Dawasa
- Type: Daily newspaper
- Owner: Independent Newspapers Limited
- Founded: 14 August 1961
- Language: Sinhala
- City: Colombo
- Country: Ceylon
- Sister newspapers: Chinthamini; Dinapathi; Gitanjali; Iranama; Rasakatha; Riviresa; Sawasa; Star; Sun; Sundari; Thanthi; Tikiri; Visitura; Weekend;

= Dawasa =

Sri Lankan Sinhala language newspaper

Dawasa was a Sinhala language daily newspaper in Ceylon published by Independent Newspapers Limited, part of M. D. Gunasena & Company. It was founded on 14 August 1961 and was published from Colombo. In 1966 it had an average net sales of 55,000. It had an average circulation of 58,600 in 1970 and 83,285 in 1973.

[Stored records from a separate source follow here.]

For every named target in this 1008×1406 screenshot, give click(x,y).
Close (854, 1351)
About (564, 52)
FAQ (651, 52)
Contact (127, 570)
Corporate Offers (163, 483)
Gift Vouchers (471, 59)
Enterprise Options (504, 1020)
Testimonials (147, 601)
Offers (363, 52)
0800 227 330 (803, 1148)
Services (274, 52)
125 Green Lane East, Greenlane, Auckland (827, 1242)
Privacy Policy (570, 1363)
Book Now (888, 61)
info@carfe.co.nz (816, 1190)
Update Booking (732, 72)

By 1973/74 the Independent Newspapers publications had become vocal critics of Sirimavo Bandaranaike's government. The government sealed Independent Newspapers' presses and closed it down on 19 April 1974 using the Emergency (Defence) Regulations. Independent Newspapers resumed publication on 30 March 1977 but the three-year closure had taken its toll. Faced financial problems Independent Newspapers and its various publications closed down on 26 December 1990.